Nie od dziś wiadomo, że w Polsce to urzędnicy stanowią prawo i to oni decydują, co jest, a co nie jest zgodne z prawem oraz jak interpretować istniejące.
Na adres mailowy naszej redakcji przyszedł list od mieszkańca okolic Lublina ( nazwisko do wiadomości redakcji). Z listu wynika, że władza oraz Generalna Dyrekcja Dróg Krajowych i Autostrad to instytucja stojąca ponad prawem. Jak będziecie mogli Państwo przeczytać w obszernym fragmencie listu, wyceny nieruchomości często nie mają nic wspólnego ze stanem faktycznym, a każda niekorzystna dla GDDKiA wycena ulegała zmianie.

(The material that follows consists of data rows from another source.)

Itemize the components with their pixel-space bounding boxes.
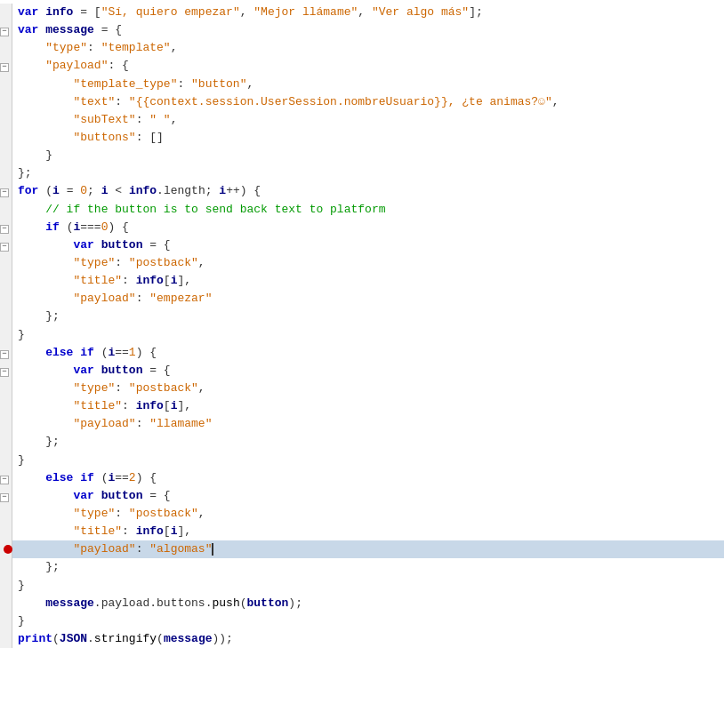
gutter-17 bbox=[0, 290, 12, 308]
fold-marker-28[interactable]: − bbox=[0, 493, 9, 502]
gutter-23 bbox=[0, 397, 12, 415]
fold-marker-13[interactable]: − bbox=[0, 225, 9, 234]
code-line-5: "template_type": "button", bbox=[0, 76, 724, 93]
gutter-18 bbox=[0, 308, 12, 325]
code-line-12: // if the button is to send back text to… bbox=[0, 201, 724, 219]
code-line-26: } bbox=[0, 452, 724, 469]
line-content-15: "type": "postback", bbox=[12, 254, 724, 272]
line-content-33: } bbox=[12, 577, 724, 595]
gutter-5 bbox=[0, 76, 12, 93]
code-line-7: "subText": " ", bbox=[0, 111, 724, 129]
line-content-14: var button = { bbox=[12, 236, 724, 254]
line-content-20: else if (i==1) { bbox=[12, 344, 724, 362]
code-line-31: "payload": "algomas" bbox=[0, 540, 724, 558]
line-content-30: "title": info[i], bbox=[12, 523, 724, 540]
line-content-3: "type": "template", bbox=[12, 39, 724, 57]
line-content-7: "subText": " ", bbox=[12, 111, 724, 129]
code-line-36: print(JSON.stringify(message)); bbox=[0, 630, 724, 648]
line-content-13: if (i===0) { bbox=[12, 219, 724, 236]
fold-marker-4[interactable]: − bbox=[0, 63, 9, 72]
gutter-34 bbox=[0, 595, 12, 612]
gutter-15 bbox=[0, 254, 12, 272]
code-line-32: }; bbox=[0, 558, 724, 576]
code-line-20: − else if (i==1) { bbox=[0, 344, 724, 362]
gutter-25 bbox=[0, 433, 12, 451]
fold-marker-11[interactable]: − bbox=[0, 188, 9, 197]
code-line-14: − var button = { bbox=[0, 236, 724, 254]
line-content-5: "template_type": "button", bbox=[12, 76, 724, 93]
code-line-34: message.payload.buttons.push(button); bbox=[0, 595, 724, 612]
line-content-31: "payload": "algomas" bbox=[12, 540, 724, 558]
gutter-21: − bbox=[0, 362, 12, 380]
code-line-25: }; bbox=[0, 433, 724, 451]
line-content-8: "buttons": [] bbox=[12, 129, 724, 147]
line-content-24: "payload": "llamame" bbox=[12, 415, 724, 433]
gutter-24 bbox=[0, 415, 12, 433]
keyword-var: var bbox=[18, 5, 38, 19]
code-editor: var info = ["Sí, quiero empezar", "Mejor… bbox=[0, 0, 724, 728]
code-line-19: } bbox=[0, 326, 724, 344]
gutter-31 bbox=[0, 540, 12, 558]
breakpoint-31 bbox=[4, 545, 12, 554]
gutter-29 bbox=[0, 505, 12, 523]
code-line-15: "type": "postback", bbox=[0, 254, 724, 272]
gutter-16 bbox=[0, 272, 12, 290]
line-content-2: var message = { bbox=[12, 21, 724, 39]
fold-marker-27[interactable]: − bbox=[0, 476, 9, 484]
gutter-33 bbox=[0, 577, 12, 595]
code-line-27: − else if (i==2) { bbox=[0, 469, 724, 487]
fold-marker-21[interactable]: − bbox=[0, 368, 9, 377]
code-line-23: "title": info[i], bbox=[0, 397, 724, 415]
gutter-22 bbox=[0, 380, 12, 397]
line-content-27: else if (i==2) { bbox=[12, 469, 724, 487]
gutter-19 bbox=[0, 326, 12, 344]
gutter-13: − bbox=[0, 219, 12, 236]
code-line-3: "type": "template", bbox=[0, 39, 724, 57]
line-content-32: }; bbox=[12, 558, 724, 576]
line-content-16: "title": info[i], bbox=[12, 272, 724, 290]
gutter-28: − bbox=[0, 487, 12, 505]
comment-12: // if the button is to send back text to… bbox=[45, 203, 385, 216]
code-line-10: }; bbox=[0, 164, 724, 182]
gutter-3 bbox=[0, 39, 12, 57]
line-content-22: "type": "postback", bbox=[12, 380, 724, 397]
code-line-1: var info = ["Sí, quiero empezar", "Mejor… bbox=[0, 4, 724, 21]
gutter-27: − bbox=[0, 469, 12, 487]
keyword-var2: var bbox=[18, 23, 38, 36]
gutter-9 bbox=[0, 147, 12, 164]
code-line-30: "title": info[i], bbox=[0, 523, 724, 540]
line-content-34: message.payload.buttons.push(button); bbox=[12, 595, 724, 612]
line-content-29: "type": "postback", bbox=[12, 505, 724, 523]
gutter-35 bbox=[0, 612, 12, 630]
fold-marker-2[interactable]: − bbox=[0, 28, 9, 36]
gutter-12 bbox=[0, 201, 12, 219]
line-content-4: "payload": { bbox=[12, 57, 724, 75]
code-line-6: "text": "{{context.session.UserSession.n… bbox=[0, 93, 724, 111]
gutter-30 bbox=[0, 523, 12, 540]
gutter-10 bbox=[0, 164, 12, 182]
code-line-21: − var button = { bbox=[0, 362, 724, 380]
code-line-11: − for (i = 0; i < info.length; i++) { bbox=[0, 182, 724, 200]
line-content-9: } bbox=[12, 147, 724, 164]
keyword-for: for bbox=[18, 184, 38, 197]
gutter-8 bbox=[0, 129, 12, 147]
keyword-if1: if bbox=[45, 220, 60, 234]
gutter-7 bbox=[0, 111, 12, 129]
keyword-print: print bbox=[18, 632, 52, 645]
gutter-1 bbox=[0, 4, 12, 21]
code-line-29: "type": "postback", bbox=[0, 505, 724, 523]
code-line-9: } bbox=[0, 147, 724, 164]
code-line-8: "buttons": [] bbox=[0, 129, 724, 147]
code-line-24: "payload": "llamame" bbox=[0, 415, 724, 433]
code-line-35: } bbox=[0, 612, 724, 630]
code-line-18: }; bbox=[0, 308, 724, 325]
code-line-28: − var button = { bbox=[0, 487, 724, 505]
fold-marker-14[interactable]: − bbox=[0, 243, 9, 252]
line-content-18: }; bbox=[12, 308, 724, 325]
fold-marker-20[interactable]: − bbox=[0, 350, 9, 359]
line-content-28: var button = { bbox=[12, 487, 724, 505]
gutter-26 bbox=[0, 452, 12, 469]
line-content-23: "title": info[i], bbox=[12, 397, 724, 415]
line-content-12: // if the button is to send back text to… bbox=[12, 201, 724, 219]
line-content-1: var info = ["Sí, quiero empezar", "Mejor… bbox=[12, 4, 724, 21]
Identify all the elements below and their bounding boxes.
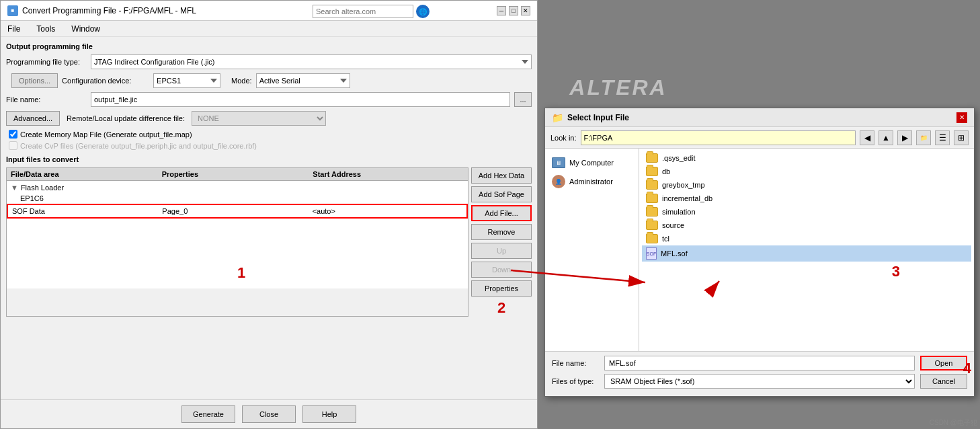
file-item-source[interactable]: source [642, 219, 971, 232]
file-type-select[interactable]: SRAM Object Files (*.sof) [604, 374, 915, 389]
folder-icon [646, 194, 658, 203]
remove-button[interactable]: Remove [471, 224, 532, 240]
prog-file-type-row: Programming file type: JTAG Indirect Con… [6, 54, 532, 69]
file-item-incremental-db[interactable]: incremental_db [642, 192, 971, 205]
open-button[interactable]: Open [920, 356, 967, 370]
main-window: ■ Convert Programming File - F:/FPGA/MFL… [0, 0, 538, 429]
watermark: CSDN @电子犯 [930, 418, 977, 428]
file-name-tcl: tcl [662, 235, 669, 243]
nav-up-button[interactable]: ▲ [879, 130, 893, 145]
dialog-body: 🖥 My Computer 👤 Administrator .qsys_edit… [545, 149, 974, 351]
search-globe-icon[interactable]: 🌐 [416, 5, 430, 18]
add-file-button[interactable]: Add File... [471, 205, 532, 221]
file-name-footer-input[interactable] [604, 356, 915, 370]
look-in-label: Look in: [550, 134, 577, 142]
look-in-select[interactable]: F:\FPGA [581, 130, 856, 145]
main-titlebar: ■ Convert Programming File - F:/FPGA/MFL… [1, 1, 537, 21]
down-button[interactable]: Down [471, 262, 532, 278]
up-button[interactable]: Up [471, 243, 532, 259]
file-name-label: File name: [6, 95, 87, 104]
cvp-checkbox[interactable] [9, 141, 17, 150]
folder-icon [646, 221, 658, 230]
search-input[interactable] [313, 5, 413, 18]
main-content: Output programming file Programming file… [1, 37, 537, 399]
menubar: File Tools Window [1, 21, 537, 37]
prog-file-type-select[interactable]: JTAG Indirect Configuration File (.jic) [91, 54, 532, 69]
file-item-mfl-sof[interactable]: SOF MFL.sof [642, 245, 971, 262]
file-item-qsys-edit[interactable]: .qsys_edit [642, 151, 971, 165]
file-name-source: source [662, 221, 684, 229]
dialog-close-button[interactable]: ✕ [956, 112, 967, 123]
right-buttons-panel: Add Hex Data Add Sof Page Add File... Re… [471, 167, 532, 317]
ep1c6-row: EP1C6 [7, 193, 468, 204]
file-name-footer-label: File name: [552, 359, 599, 367]
sidebar-item-administrator[interactable]: 👤 Administrator [545, 171, 639, 192]
menu-file[interactable]: File [5, 23, 23, 35]
sof-data-row[interactable]: SOF Data Page_0 <auto> [7, 204, 468, 219]
file-item-greybox[interactable]: greybox_tmp [642, 178, 971, 192]
nav-back-button[interactable]: ◀ [860, 130, 874, 145]
file-name-greybox: greybox_tmp [662, 181, 705, 189]
col-file-data: File/Data area [11, 170, 162, 178]
checkbox-row-2: Create CvP files (Generate output_file.p… [9, 141, 532, 150]
annotation-2: 2 [471, 299, 532, 317]
window-controls: ─ □ ✕ [497, 6, 530, 15]
table-body: ▼ Flash Loader EP1C6 SOF Data Page_0 <au… [7, 181, 468, 288]
remote-local-label: Remote/Local update difference file: [67, 114, 185, 122]
input-section: Input files to convert File/Data area Pr… [6, 155, 532, 317]
browse-button[interactable]: ... [514, 92, 532, 107]
output-section: Output programming file Programming file… [6, 42, 532, 150]
expand-icon: ▼ [11, 184, 18, 192]
view-list-button[interactable]: ☰ [935, 130, 950, 145]
file-name-input[interactable] [91, 92, 510, 107]
add-hex-data-button[interactable]: Add Hex Data [471, 167, 532, 184]
close-button-main[interactable]: Close [242, 405, 296, 423]
maximize-button[interactable]: □ [509, 6, 518, 15]
memory-map-checkbox[interactable] [9, 130, 17, 139]
mode-select[interactable]: Active Serial [256, 73, 350, 88]
dialog-footer: File name: Open Files of type: SRAM Obje… [545, 351, 974, 396]
annotation-1: 1 [237, 264, 245, 282]
titlebar-left: ■ Convert Programming File - F:/FPGA/MFL… [7, 5, 196, 16]
file-name-qsys: .qsys_edit [662, 154, 696, 162]
file-item-db[interactable]: db [642, 165, 971, 178]
options-button[interactable]: Options... [11, 73, 58, 88]
close-button[interactable]: ✕ [521, 6, 530, 15]
file-type-footer-label: Files of type: [552, 377, 599, 385]
page0-label: Page_0 [162, 207, 312, 215]
altera-logo: ALTERA [569, 75, 667, 100]
minimize-button[interactable]: ─ [497, 6, 506, 15]
user-icon: 👤 [552, 175, 565, 188]
cancel-button[interactable]: Cancel [920, 374, 967, 389]
add-sof-page-button[interactable]: Add Sof Page [471, 186, 532, 202]
filename-footer-row: File name: Open [552, 356, 967, 370]
ep1c6-label: EP1C6 [20, 194, 44, 202]
checkbox-row-1: Create Memory Map File (Generate output_… [9, 130, 532, 139]
filetype-footer-row: Files of type: SRAM Object Files (*.sof)… [552, 374, 967, 389]
prog-file-type-label: Programming file type: [6, 58, 87, 66]
dialog-window: 📁 Select Input File ✕ Look in: F:\FPGA ◀… [544, 108, 975, 397]
properties-button[interactable]: Properties [471, 280, 532, 297]
help-button[interactable]: Help [302, 405, 356, 423]
file-item-simulation[interactable]: simulation [642, 205, 971, 219]
view-detail-button[interactable]: ⊞ [954, 130, 969, 145]
generate-button[interactable]: Generate [181, 405, 235, 423]
menu-tools[interactable]: Tools [34, 23, 58, 35]
folder-icon [646, 207, 658, 217]
file-list: .qsys_edit db greybox_tmp incremental_db… [639, 149, 974, 351]
output-section-title: Output programming file [6, 42, 532, 50]
dialog-toolbar: Look in: F:\FPGA ◀ ▲ ▶ 📁 ☰ ⊞ [545, 127, 974, 149]
nav-forward-button[interactable]: ▶ [897, 130, 912, 145]
mode-label: Mode: [231, 77, 252, 85]
file-name-incremental: incremental_db [662, 194, 712, 202]
advanced-row: Advanced... Remote/Local update differen… [6, 111, 532, 126]
file-item-tcl[interactable]: tcl [642, 232, 971, 245]
my-computer-label: My Computer [569, 159, 614, 167]
menu-window[interactable]: Window [69, 23, 103, 35]
advanced-button[interactable]: Advanced... [6, 111, 60, 126]
sidebar-item-mycomputer[interactable]: 🖥 My Computer [545, 154, 639, 171]
remote-select[interactable]: NONE [192, 111, 326, 126]
folder-icon [646, 234, 658, 243]
new-folder-button[interactable]: 📁 [916, 130, 931, 145]
config-device-select[interactable]: EPCS1 [153, 73, 220, 88]
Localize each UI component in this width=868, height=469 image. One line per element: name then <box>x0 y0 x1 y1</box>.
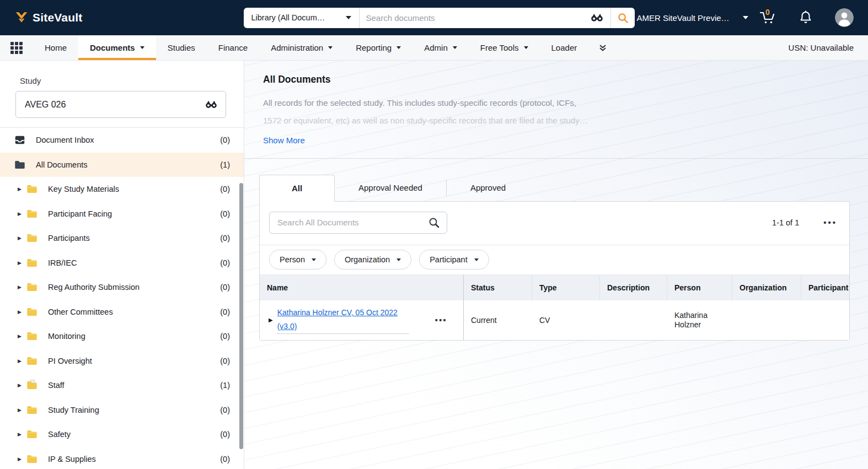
tree-item-study-training[interactable]: ▶ Study Training (0) <box>0 398 244 423</box>
cart-icon[interactable]: 0 <box>759 10 776 25</box>
tree-item-pi-oversight[interactable]: ▶ PI Oversight (0) <box>0 349 244 374</box>
search-icon[interactable] <box>611 8 635 28</box>
nav-item-loader[interactable]: Loader <box>540 35 589 60</box>
expand-caret-icon[interactable]: ▶ <box>18 333 25 339</box>
item-count: (0) <box>220 332 230 341</box>
vault-select[interactable]: AMER SiteVault Previe… <box>637 13 748 23</box>
tab-all[interactable]: All <box>259 175 335 202</box>
panel-search-box <box>269 212 447 234</box>
expand-caret-icon[interactable]: ▶ <box>18 382 25 388</box>
tree-item-all-documents[interactable]: All Documents (1) <box>0 153 244 177</box>
tree-item-ip-supplies[interactable]: ▶ IP & Supplies (0) <box>0 447 244 469</box>
global-search-bar: Library (All Docum… <box>244 8 635 28</box>
nav-item-administration[interactable]: Administration <box>259 35 344 60</box>
nav-item-finance[interactable]: Finance <box>207 35 259 60</box>
expand-caret-icon[interactable]: ▶ <box>18 211 25 217</box>
tree-item-document-inbox[interactable]: Document Inbox (0) <box>0 128 244 153</box>
cell-organization <box>732 300 801 340</box>
filter-participant[interactable]: Participant <box>419 250 489 269</box>
expand-caret-icon[interactable]: ▶ <box>18 309 25 315</box>
nav-item-studies[interactable]: Studies <box>156 35 207 60</box>
binoculars-icon[interactable] <box>583 8 610 28</box>
app-launcher-button[interactable] <box>0 35 33 60</box>
folder-icon <box>25 281 40 293</box>
column-header-type[interactable]: Type <box>532 275 600 300</box>
documents-search-input[interactable] <box>276 217 428 228</box>
nav-item-documents[interactable]: Documents <box>78 35 156 60</box>
sidebar: Study <box>0 61 244 469</box>
folder-icon <box>25 428 40 440</box>
nav-item-admin[interactable]: Admin <box>412 35 469 60</box>
column-header-description[interactable]: Description <box>600 275 667 300</box>
expand-caret-icon[interactable]: ▶ <box>18 358 25 364</box>
tab-approval-needed[interactable]: Approval Needed <box>335 175 446 201</box>
tree-item-monitoring[interactable]: ▶ Monitoring (0) <box>0 324 244 349</box>
avatar[interactable] <box>835 8 854 27</box>
study-input-wrap <box>15 91 226 118</box>
grid-icon <box>10 42 23 54</box>
ellipsis-icon[interactable]: ••• <box>823 218 837 227</box>
expand-caret-icon[interactable]: ▶ <box>18 235 25 241</box>
panel-toolbar: 1-1 of 1 ••• <box>260 202 849 245</box>
column-header-participant[interactable]: Participant <box>801 275 849 300</box>
tree-item-staff[interactable]: ▶ Staff (1) <box>0 373 244 398</box>
document-tree: Document Inbox (0) All Documents (1) ▶ <box>0 127 244 469</box>
cell-description <box>600 300 667 340</box>
column-header-name[interactable]: Name <box>260 275 464 300</box>
expand-caret-icon[interactable]: ▶ <box>18 456 25 462</box>
nav-item-free-tools[interactable]: Free Tools <box>469 35 540 60</box>
folder-icon <box>25 306 40 318</box>
bell-icon[interactable] <box>799 10 813 25</box>
caret-down-icon <box>312 258 316 261</box>
column-header-person[interactable]: Person <box>667 275 732 300</box>
search-scope-value: Library (All Docum… <box>251 13 325 22</box>
table-row: ▶ Katharina Holzner CV, 05 Oct 2022 (v3.… <box>260 300 849 340</box>
column-header-organization[interactable]: Organization <box>732 275 801 300</box>
brand-logo[interactable]: SiteVault <box>14 10 83 25</box>
ellipsis-icon[interactable]: ••• <box>435 316 447 325</box>
tree-item-reg-authority-submission[interactable]: ▶ Reg Authority Submission (0) <box>0 275 244 300</box>
expand-caret-icon[interactable]: ▶ <box>18 186 25 192</box>
binoculars-icon[interactable] <box>205 100 218 109</box>
filter-person[interactable]: Person <box>269 250 326 269</box>
page-title: All Documents <box>263 74 868 85</box>
folder-icon <box>25 257 40 269</box>
tree-item-participant-facing[interactable]: ▶ Participant Facing (0) <box>0 202 244 227</box>
expand-caret-icon[interactable]: ▶ <box>18 407 25 413</box>
tree-item-safety[interactable]: ▶ Safety (0) <box>0 422 244 447</box>
caret-down-icon <box>397 46 401 49</box>
tree-item-key-study-materials[interactable]: ▶ Key Study Materials (0) <box>0 177 244 202</box>
folder-icon <box>25 183 40 195</box>
item-count: (0) <box>220 406 230 414</box>
expand-caret-icon[interactable]: ▶ <box>18 432 25 437</box>
nav-item-home[interactable]: Home <box>33 35 78 60</box>
folder-dark-icon <box>13 159 28 171</box>
double-chevron-down-icon[interactable] <box>588 35 617 60</box>
global-search-input[interactable] <box>360 13 583 23</box>
item-count: (0) <box>220 258 230 267</box>
document-link[interactable]: Katharina Holzner CV, 05 Oct 2022 (v3.0) <box>277 306 409 334</box>
top-header: SiteVault Library (All Docum… <box>0 0 868 35</box>
show-more-link[interactable]: Show More <box>263 136 305 145</box>
nav-item-reporting[interactable]: Reporting <box>344 35 412 60</box>
study-input[interactable] <box>24 99 205 110</box>
expand-caret-icon[interactable]: ▶ <box>18 260 25 266</box>
cell-participant <box>801 300 849 340</box>
study-label: Study <box>20 76 226 85</box>
tab-approved[interactable]: Approved <box>447 175 529 201</box>
usn-status: USN: Unavailable <box>789 35 868 60</box>
app-window: SiteVault Library (All Docum… <box>0 0 868 469</box>
sidebar-scrollbar[interactable] <box>239 183 243 449</box>
search-scope-select[interactable]: Library (All Docum… <box>244 8 360 28</box>
filter-organization[interactable]: Organization <box>334 250 411 269</box>
tree-item-irb-iec[interactable]: ▶ IRB/IEC (0) <box>0 251 244 276</box>
documents-panel: 1-1 of 1 ••• Person Organization Partici… <box>259 201 850 341</box>
tree-item-other-committees[interactable]: ▶ Other Committees (0) <box>0 300 244 325</box>
item-count: (0) <box>220 234 230 242</box>
tree-item-participants[interactable]: ▶ Participants (0) <box>0 226 244 251</box>
expand-caret-icon[interactable]: ▶ <box>269 317 273 323</box>
caret-down-icon <box>397 258 401 261</box>
expand-caret-icon[interactable]: ▶ <box>18 284 25 290</box>
magnifier-icon[interactable] <box>428 217 440 229</box>
column-header-status[interactable]: Status <box>464 275 532 300</box>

„W 2005 roku zatwierdzono plany budowy obwodnicy Lublina przebiegającej przez mój dom. Szok opanowaliśmy po kilku miesiącach jako, że dom zamieszkiwaliśmy od 10 miesięcy. Czuliśmy ten ciężar i oczekiwaliśmy na dalsze kroki urzędników. W 2008 pojawiła się rzeczoznawca. Operat wykonała metodą kopiuj wklej w tempie błyskawicznym. Niestety zastosowana metoda wniosła wiele błędów w wielu operatach. Uradowany sąsiad oznajmił dokumentując swoje słowa, że ma 113mkw powierzchni użytkowej, a wpisano mu 136mkw. My zaś odkryliśmy, że powierzchnia naszego domu została zmniejszona o niespełna 20mkw. Naczelnik GDDKiA odmówiła nam wydania operatu nawet do wglądu. Wkrótce operat został poprawiony, dopasowany do pierwotnej kwoty w sposób niedopuszczalny poprzez wymianę kartek. Otrzymaliśmy kserokopię tego dokumentu. Merytorycznie niewiele miał wspólnego z naszą nieruchomością (to inna historia). Rozpoczęliśmy walkę o urealnienie ceny. Dzięki naszym działaniom poznaliśmy inne operaty autorstwa tej rzeczoznawcy. Wynikało z nich, że najwyższą cenę za 1mkw osiągnęła nieruchomość naszego sąsiada; stary mały domek z drewnianym wychodkiem (moim zdaniem historia pewnego przestępstwa). GDDKiA zleciła wykonanie kolejnego operatu rzeczoznawcy z Warszawy. Byliśmy zadowoleni, że będzie to osoba spoza środowiska lubelskiego. Byliśmy zadowoleni z pracy tej rzeczoznawcy do czasu kiedy GDDKiA w swoim piśmie nakazała jej obniżenie ceny naszej nieruchomości. Straciłem wiarę w Państwo Prawa. Potem zapadło milczenie ze strony GDDKiA. Nasze starania o wykup domu przez GDDKiA były odrzucane. Sąsiedzi opuszczali sprzedane nieruchomości. Zostaliśmy sami w otoczeniu pustoszonych przez złodziei domów. Dzisiaj już wiemy, że to była zmiana strategii GDDKiA. (szczegóły na żądanie)
W maju 2011 roku Wojewoda Lubelski Genowefa Tokarska podpisała decyzje o umorzeniu postępowania wywłaszczeniowego w oparciu o art. 105 par.1 K.P.A. naruszyła w ten sposób art.105 par.2 i art.7 i art.77 K.P.A.
W dniu 5.12.2011 Wojewoda Lubelski Henryka Strojnowska podpisała decyzje ZRiD, w którym umieszczono między innymi naszą nieruchomość.”
Z przytoczonego fragmentu listu jasno wynika, że coś jest nie tak jak być powinno. Wyceny brane z powietrza, wymiana dokumentów, brak możliwości wglądu w dokumenty dotyczące wyceny własnej nieruchomości czy wreszcie zmiana korzystnej dla właściciela decyzji na gorszą. W tej sytuacji autor listu postanowił zainteresować władze nieprawidłowościami, jakie miały miejsce. Wszak to władza powinna stać na straży porządku prawnego w Polsce. Jednak listy do premiera RP oraz prezydenta nie odniosły żadnego skutku. Warto nadmienić, iż nadawca listu nie jest przeciwnikiem budowy obwodnicy. Rozumie jak ważną rolę będzie ona pełniła dla ogółu społeczeństwa. Jednak jawna niesprawiedliwość budzi w nim, tak jak w każdym normalnym człowieku, poczucie krzywdy.